### Your instructions
Print the entries verbatim, leaving out the images they contain.

——————————

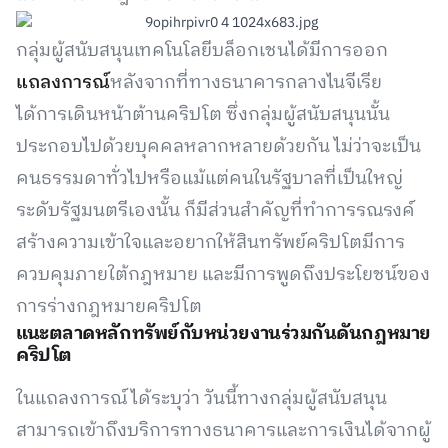
กลุ่มผู้สนับสนุนเทคโนโลยีบล็อกเชนได้มีการออก
แถลงการณ์
หลังจากที่ทางธนาคารกลางไนจีเรีย
ได้การเดินหน้าต้านคริปโต ซึ่งกลุ่มผู้สนับสนุนนั้น
ประกอบไปด้วยบุคคลหลากหลายด้วยกัน ไม่ว่าจะเป็น
คนธรรมดาทั่วไปหรือแม้แต่คนในรัฐบาลที่เป็นใหญ่
ระดับรัฐมนตรีเองนั้น ก็มีส่วนสำคัญที่ทำการรณรงค์
สร้างความเข้าใจและอยากให้สินทรัพย์คริปโตมีการ
ควบคุมภายใต้กฎหมาย และมีการพูดถึงประโยชน์ของ
การร่างกฎหมายคริปโต
แนะตลาดหลักทรัพย์กับหน่วยงานร่วมกันดันกฎหมาย
คริปโต
ในแถลงการณ์ได้ระบุว่า วันนี้ทางกลุ่มผู้สนับสนุน
สามารถเข้าถึงบริการทางธนาคารและการเงินได้จากผู้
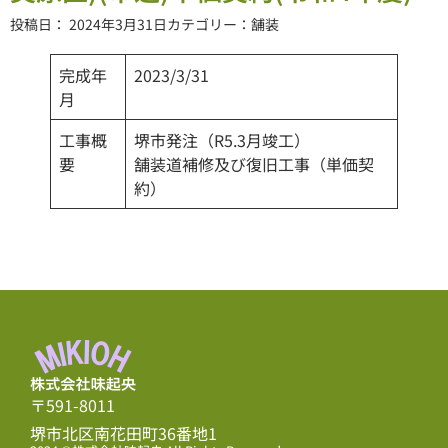
投稿日：
2024年3月31日
カテゴリー：
舗装
完成年
2023/3/31
月
工事概
堺市発注（R5.3月竣工）
要
舗装道補修及び復旧工事（単価契
約）
〒591-8011
堺市北区南花田町36番地1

——————————

### Task response
กลุ่มผู้สนับสนุนเทคโนโลยีบล็อกเชนได้มีการออก
แถลงการณ์
หลังจากที่ทางธนาคารกลางไนจีเรีย
ได้การเดินหน้าต้านคริปโต ซึ่งกลุ่มผู้สนับสนุนนั้น
ประกอบไปด้วยบุคคลหลากหลายด้วยกัน ไม่ว่าจะเป็น
คนธรรมดาทั่วไปหรือแม้แต่คนในรัฐบาลที่เป็นใหญ่
ระดับรัฐมนตรีเองนั้น ก็มีส่วนสำคัญที่ทำการรณรงค์
สร้างความเข้าใจและอยากให้สินทรัพย์คริปโตมีการ
ควบคุมภายใต้กฎหมาย และมีการพูดถึงประโยชน์ของ
การร่างกฎหมายคริปโต
แนะตลาดหลักทรัพย์กับหน่วยงานร่วมกันดันกฎหมาย
คริปโต
ในแถลงการณ์ได้ระบุว่า วันนี้ทางกลุ่มผู้สนับสนุน
สามารถเข้าถึงบริการทางธนาคารและการเงินได้จากผู้
投稿日：
2024年3月31日
カテゴリー：
舗装
完成年
2023/3/31
月
工事概
堺市発注（R5.3月竣工）
要
舗装道補修及び復旧工事（単価契
約）
〒591-8011
堺市北区南花田町36番地1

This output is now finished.